The study is the last of five by a group led by former Indianapolis Mayor Stephen Goldsmith that looked into improving efficiencies in various municipal functions.
The managed competition process can be beneficial to the city and employees but became unwieldy and contentious, limiting any potential good, the report says.
The city began taking bids on various functions in 2010 and saved $9 million annually in publishing, street sweeping and other areas. However, it drew opposition from organized labor and was suspended by ex-Mayor Bob Filner.
Current Mayor Kevin Faulconer, perhaps the top supporter of managed competition when he was a City Council member, wants to revive the process.
Among Goldsmith’s findings:
- a reliance on managed competition has limited the implementation of other reform tools;
- a “robust flow of efficiency and effectiveness innovations” from the private sector has been stymied with municipal employees winning all the bids so far;
- project scopes were flawed;
- the integrity of the process was compromised by a lack of reliable data;
- employees had no financial incentives; and
- debate over the program has focused on who loses, not on creating win-win opportunities.
Among his two dozen recommendations are to form a more effective partnership between the city and organized labor; streamline the process so it includes fewer steps to complete; create a financial “upside” for affected employees; and make managed competition a part of an overall efficiency/quality/innovation initiative.
“It is my hope this study will pave a path forward to reform our managed competition program and to look at other ways to streamline and improve city processes while generating savings that can be reinvested in neighborhood services,” said City Council President Todd Gloria.
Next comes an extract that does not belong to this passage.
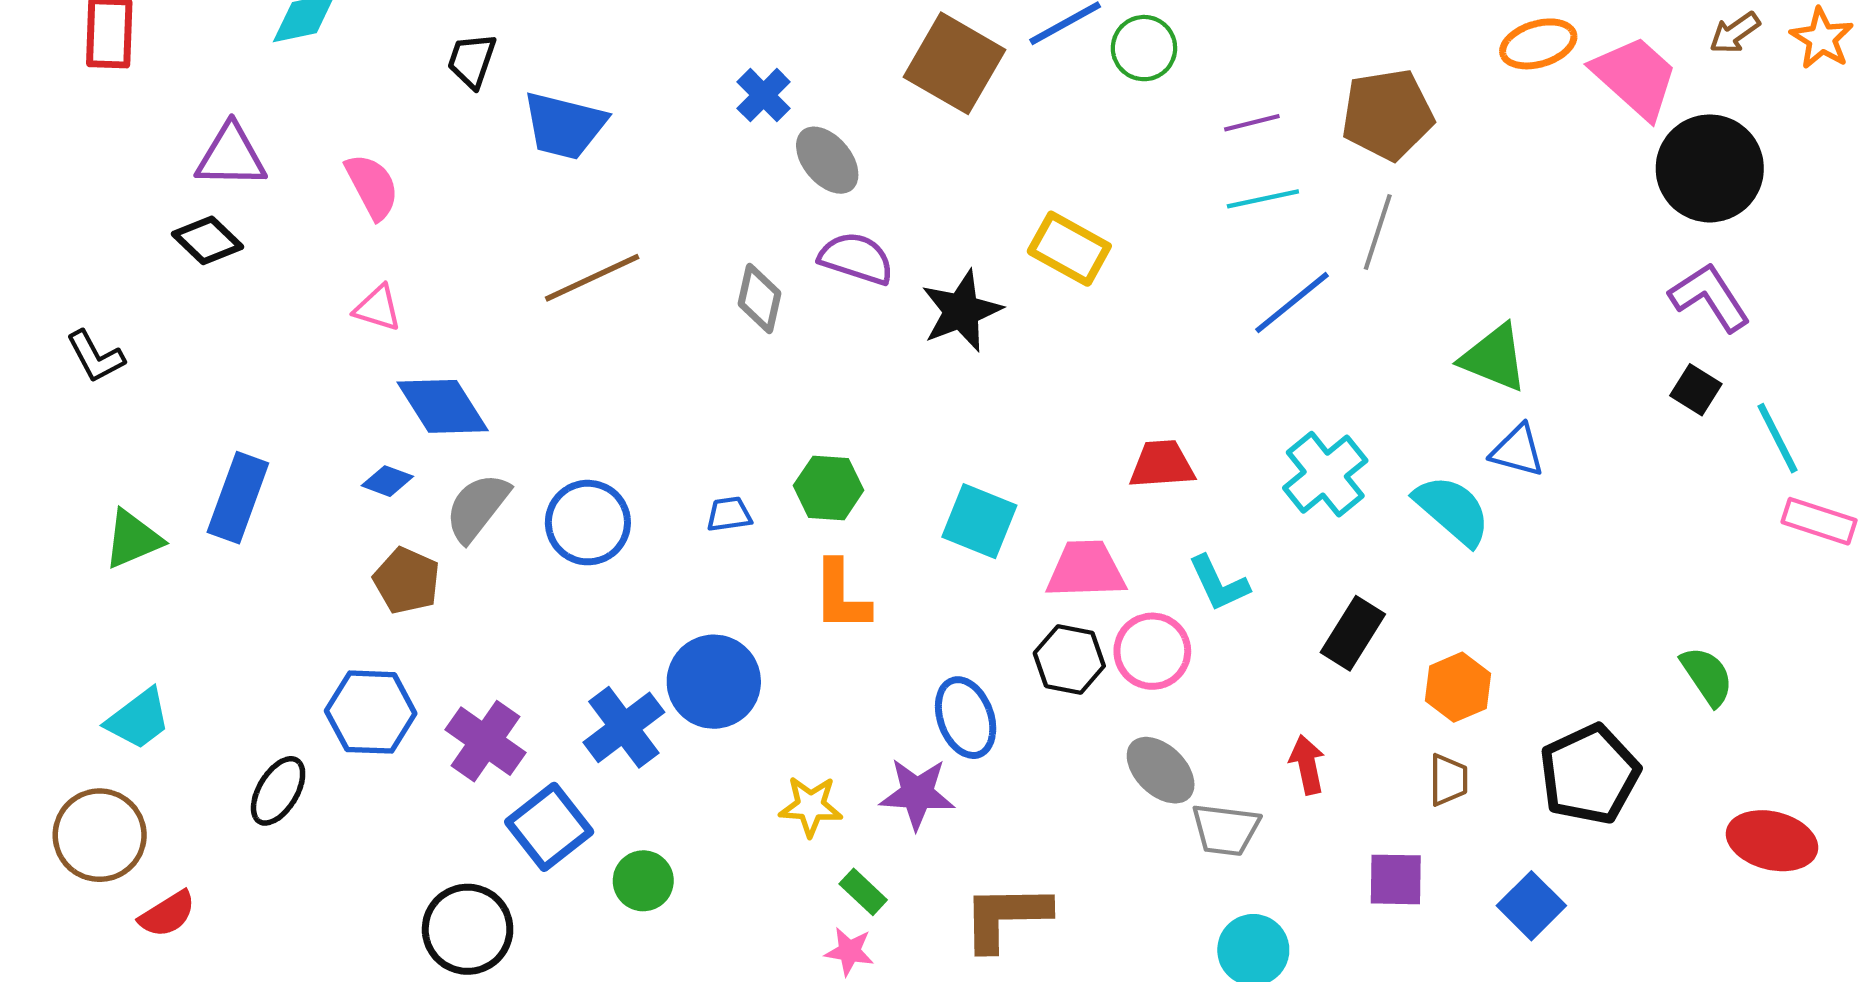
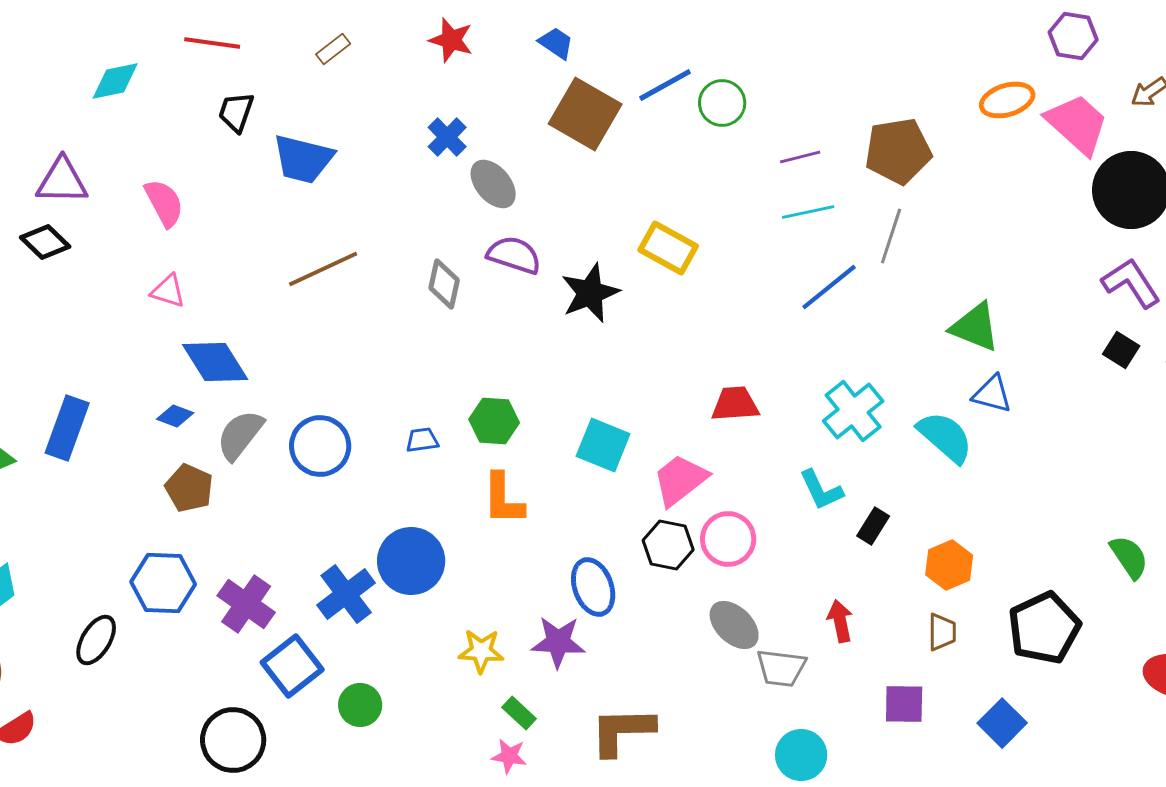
pink trapezoid: (1086, 570) -> (680, 480), turned -36
cyan L-shape: (1219, 583) -> (821, 490), moved
black rectangle: (1353, 633) -> (873, 526), size x0.7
He said the report gives the council a roadmap to make the city a model for innovation.
Last week, Faulconer proposed establishing rewards for employees who come forward with ideas for saving money and improving services. He supports Goldsmith’s recommendations.
Gloria said he backs Faulconer’s plan and is “committed to cultivating efficiencies and moving forward with appropriate fiscal reforms beyond managed competition. We should continue to work together to implement other innovations and reforms that achieve cost savings.”
The committee voted unanimously to forward the report to the full City Council.